« Ça ne coûte rien » par Sylvain Saulne

À Shanghai, en 2008, comme à Pékin, on prépare intensément les jeux Olympiques, la Chine s’offrant à grands frais des architectures futuristes et rasant de près sa barbe de vieux quartiers. C’est dans ce contexte que débarque Pierre, un jeune Français venu découvrir le pays pendant trois mois?

Avec quelques économies et dans l’attente d’un héritage, il s’installe du côté de la jeunesse dorée, goûtant sans compter la vie oisive et distrayante de l’expatrié, restaurants et jeunes femmes faciles, entre boîtes de nuit et drogue. Mais toute médaille à son revers, ce dont se rend compte le jeune homme d’autant qu’une contrainte imprévue s’impose : ses économies s’amenuisent et l’héritage se fait cruellement attendre.
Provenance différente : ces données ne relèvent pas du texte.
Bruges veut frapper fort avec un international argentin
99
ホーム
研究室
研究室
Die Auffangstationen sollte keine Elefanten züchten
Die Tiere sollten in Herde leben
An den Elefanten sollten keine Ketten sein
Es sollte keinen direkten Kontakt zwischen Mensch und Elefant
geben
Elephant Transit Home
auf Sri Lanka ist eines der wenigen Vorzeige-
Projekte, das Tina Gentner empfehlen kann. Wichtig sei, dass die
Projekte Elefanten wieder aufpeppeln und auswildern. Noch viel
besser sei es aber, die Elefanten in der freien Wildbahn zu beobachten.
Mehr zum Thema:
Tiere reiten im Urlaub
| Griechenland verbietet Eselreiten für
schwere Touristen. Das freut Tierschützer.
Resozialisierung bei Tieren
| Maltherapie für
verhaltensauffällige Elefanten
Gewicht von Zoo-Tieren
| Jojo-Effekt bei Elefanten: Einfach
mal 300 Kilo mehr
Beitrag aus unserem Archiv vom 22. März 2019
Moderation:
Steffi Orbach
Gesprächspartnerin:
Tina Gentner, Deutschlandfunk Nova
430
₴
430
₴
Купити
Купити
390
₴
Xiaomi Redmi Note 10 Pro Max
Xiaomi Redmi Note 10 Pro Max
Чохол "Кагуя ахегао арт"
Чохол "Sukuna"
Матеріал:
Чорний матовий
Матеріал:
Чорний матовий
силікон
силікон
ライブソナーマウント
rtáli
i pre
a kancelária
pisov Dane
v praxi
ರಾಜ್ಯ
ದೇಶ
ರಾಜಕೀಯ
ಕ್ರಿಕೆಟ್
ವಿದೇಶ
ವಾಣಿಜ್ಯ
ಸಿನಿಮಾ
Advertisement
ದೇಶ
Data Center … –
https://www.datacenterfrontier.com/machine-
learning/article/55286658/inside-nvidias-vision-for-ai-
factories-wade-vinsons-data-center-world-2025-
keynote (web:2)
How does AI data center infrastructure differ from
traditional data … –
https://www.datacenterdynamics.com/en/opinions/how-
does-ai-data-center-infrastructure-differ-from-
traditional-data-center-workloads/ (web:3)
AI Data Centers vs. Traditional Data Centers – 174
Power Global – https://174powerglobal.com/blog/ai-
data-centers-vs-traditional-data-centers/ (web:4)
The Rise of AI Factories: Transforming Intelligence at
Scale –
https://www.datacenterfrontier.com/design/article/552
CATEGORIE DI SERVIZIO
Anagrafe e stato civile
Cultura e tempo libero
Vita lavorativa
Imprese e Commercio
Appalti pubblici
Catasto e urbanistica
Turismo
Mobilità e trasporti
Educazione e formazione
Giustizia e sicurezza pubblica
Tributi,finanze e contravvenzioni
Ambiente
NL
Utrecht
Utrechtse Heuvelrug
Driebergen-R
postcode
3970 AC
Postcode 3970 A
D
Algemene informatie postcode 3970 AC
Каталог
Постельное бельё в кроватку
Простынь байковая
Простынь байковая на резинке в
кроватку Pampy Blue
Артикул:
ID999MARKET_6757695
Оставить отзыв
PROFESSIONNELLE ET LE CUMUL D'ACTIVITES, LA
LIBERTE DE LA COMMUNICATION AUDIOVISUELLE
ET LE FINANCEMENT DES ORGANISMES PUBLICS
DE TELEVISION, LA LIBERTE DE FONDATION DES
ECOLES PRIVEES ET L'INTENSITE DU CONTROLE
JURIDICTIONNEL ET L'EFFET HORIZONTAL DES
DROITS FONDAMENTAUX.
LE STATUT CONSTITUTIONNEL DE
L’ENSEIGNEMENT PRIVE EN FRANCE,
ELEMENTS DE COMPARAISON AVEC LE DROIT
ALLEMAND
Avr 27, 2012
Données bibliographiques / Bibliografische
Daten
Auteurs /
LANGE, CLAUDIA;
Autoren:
Alors Pierre décide de réduire les frais et même de s’adapter au niveau de vie de la population locale. Shanghai révèle alors sa vraie nature : la ville de rêve (pour le capitaliste européen !) exhibe ses quartiers délabrés, ses pauvres, bref ses limites, ses fêlures. C’est l’électrochoc. Pierre décide d’attendre son héritage en n’empruntant pas à ses amis argentés. Il va vivre chichement comme les Chinois, très chichement, limitant toutes ses dépenses, comptant comme il n’a jamais compté, évaluant tout en équivalent repas, pensant avec son estomac ! Il s’enfonce seul et déterminé dans une vie d’ermite responsable qui l’isole, l’affaiblit tandis qu’il côtoie la vraie Chine, celle des humbles et des laissés pour compte du « régime » (sans jeu de mots, ici ? Voire). Du coup, ce voyage au pays de la surconsommation sportive (les JO !) disparaît très vite pour un voyage introspectif, une réflexion sur les vraies valeurs.

Sylvain Saulne réussit là un album qui tient d’abord du récit de voyage touristique (très critique vis-à-vis de ses compatriotes) pour devenir récit autobiographique intelligent. Alors que son trait évolue, s’affirme et s’affermit au fil des pages, il joue habilement des couleurs, disparaissant peu à peu, la nourriture seule restant colorée. De l’abondance friquée à l’ascétisme volontaire, le héros sert un récit atypique et sincère, d’autant plus maîtrisé et documenté que l’auteur vit et travaille à Shanghai. Dans un précédent titre, « Mes affinités sélectives« , beaucoup moins convaincant à tous points de vue, album qui se passait déjà en Chine, dans une Shanghai futuriste, il abordait en postface les raisons de son séjour asiatique et constatait déjà, en 2008, que cela n’avait pas grand intérêt d’aller « faire son riche » là-bas. C’est devenu tout le sujet de  » Ça ne coûte rien « . Et c’est un sans-faute ! Notons que Saulne était apparu fort logiquement dans l’album collectif  » Chine : regards croisés  » (cf. notice L@BD)
(Casterman, 2009). Pour être complet indiquons enfin que son premier album,  » Effleurés  » (cf. notice L@BD) (Dargaud, 2008), il l’a signé sous le nom de Sylvain Limousi avec Isabelle Bauthian.

Bon voyage !

Didier QUELLA-GUYOT (L@BD et blog)

 » Ça ne coûte rien  » par Sylvain Saulne
Éditions KSTR (16 €)

Galerie

2 réponses à « Ça ne coûte rien » par Sylvain Saulne

  1. Palmier dit :

    Sylvain Limousi a aussi dessiné Le Prétexte. C’est une bd avec une réflexion sur le voyage aussi, encore mieux qu’Effleurés. Il y a une partie en Chine, mais aussi New York, Istanbul…
    Je lirai « Ca ne coute rien ». Ca a l’air intéressant.